§ **Source information**
^^^^

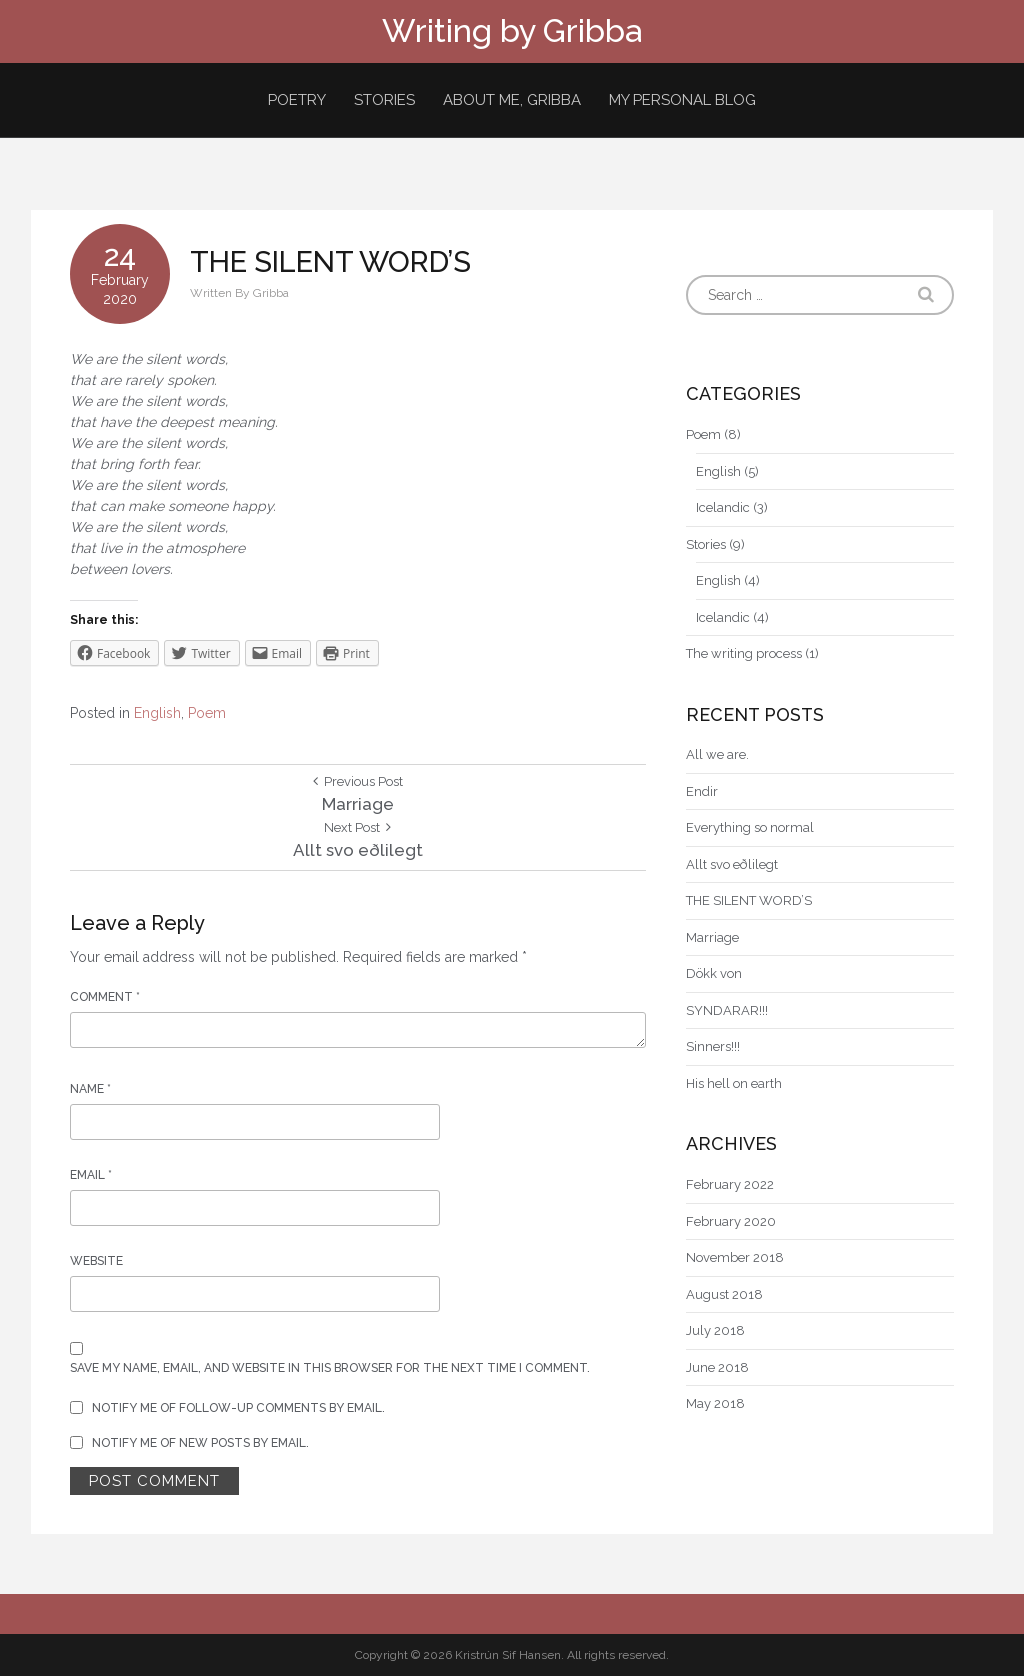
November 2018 (735, 1257)
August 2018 (724, 1294)
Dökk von (714, 973)
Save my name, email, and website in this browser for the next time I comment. (330, 1368)
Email (91, 1175)
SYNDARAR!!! (727, 1010)
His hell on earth (734, 1083)
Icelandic (723, 507)
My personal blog (682, 100)
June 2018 (717, 1367)
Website (96, 1261)
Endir (702, 791)
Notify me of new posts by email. (200, 1443)
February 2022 (730, 1184)
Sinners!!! (713, 1046)
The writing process (744, 653)
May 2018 (715, 1403)
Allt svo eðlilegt (732, 864)
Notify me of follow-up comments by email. (238, 1408)
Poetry (297, 100)
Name (90, 1089)
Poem (207, 713)
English (157, 713)
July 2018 (715, 1330)
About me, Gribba (512, 100)
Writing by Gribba (512, 30)
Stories (384, 100)
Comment (105, 997)
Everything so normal (750, 827)
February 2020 (731, 1221)
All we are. (717, 754)
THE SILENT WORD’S (749, 900)
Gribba (271, 293)
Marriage (712, 937)
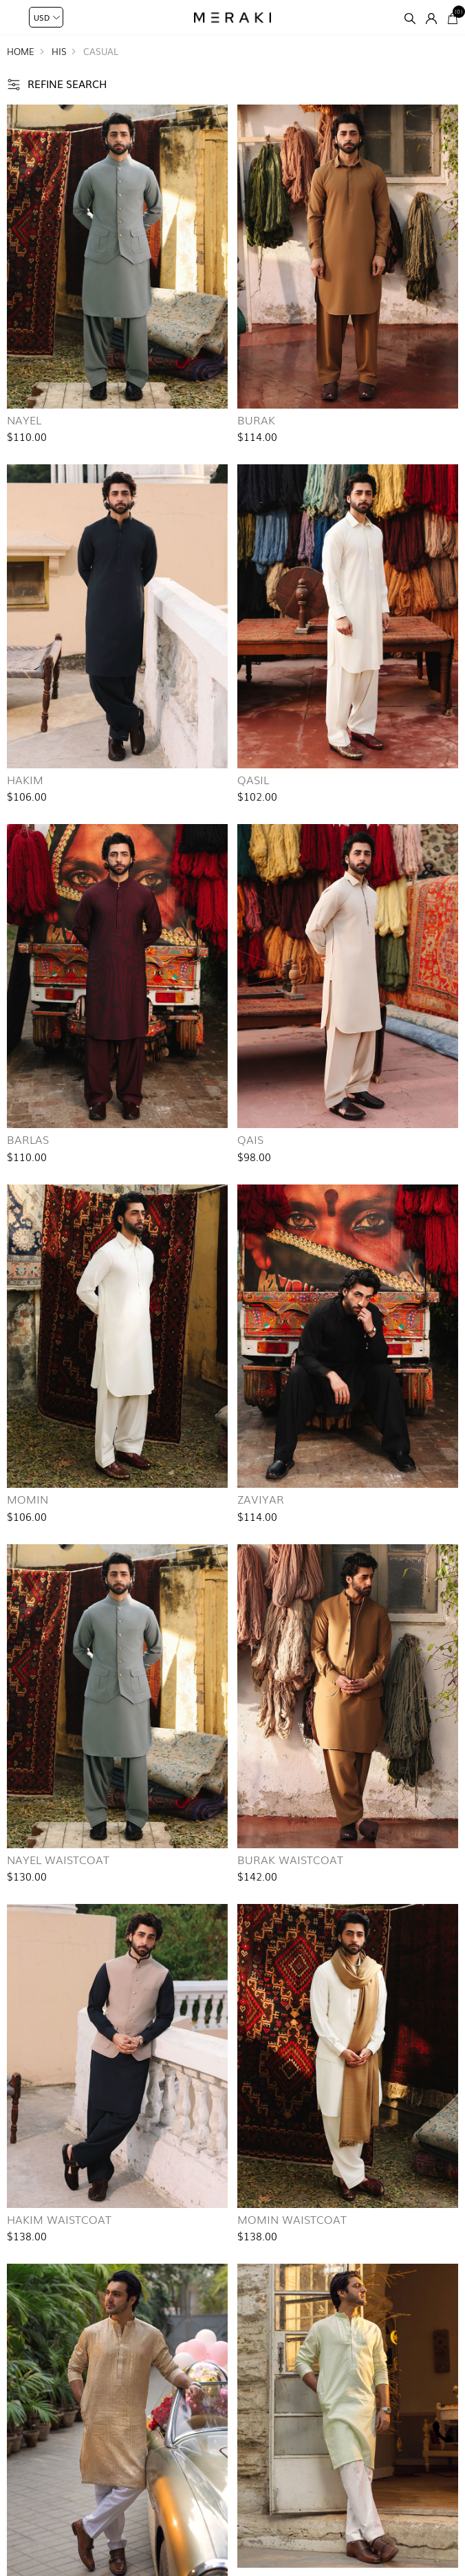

^^^^

§ **Problem statement**
Print, with pictures removed, exactly the lines of the records above from the top through the line containing "June 2018 (717, 1367)".

§ **Answer below**
November 2018 (735, 1257)
August 2018 (724, 1294)
Dökk von (714, 973)
Save my name, email, and website in this browser for the next time I comment. (330, 1368)
Email (91, 1175)
SYNDARAR!!! (727, 1010)
His hell on earth (734, 1083)
Icelandic (723, 507)
My personal blog (682, 100)
June 2018 (717, 1367)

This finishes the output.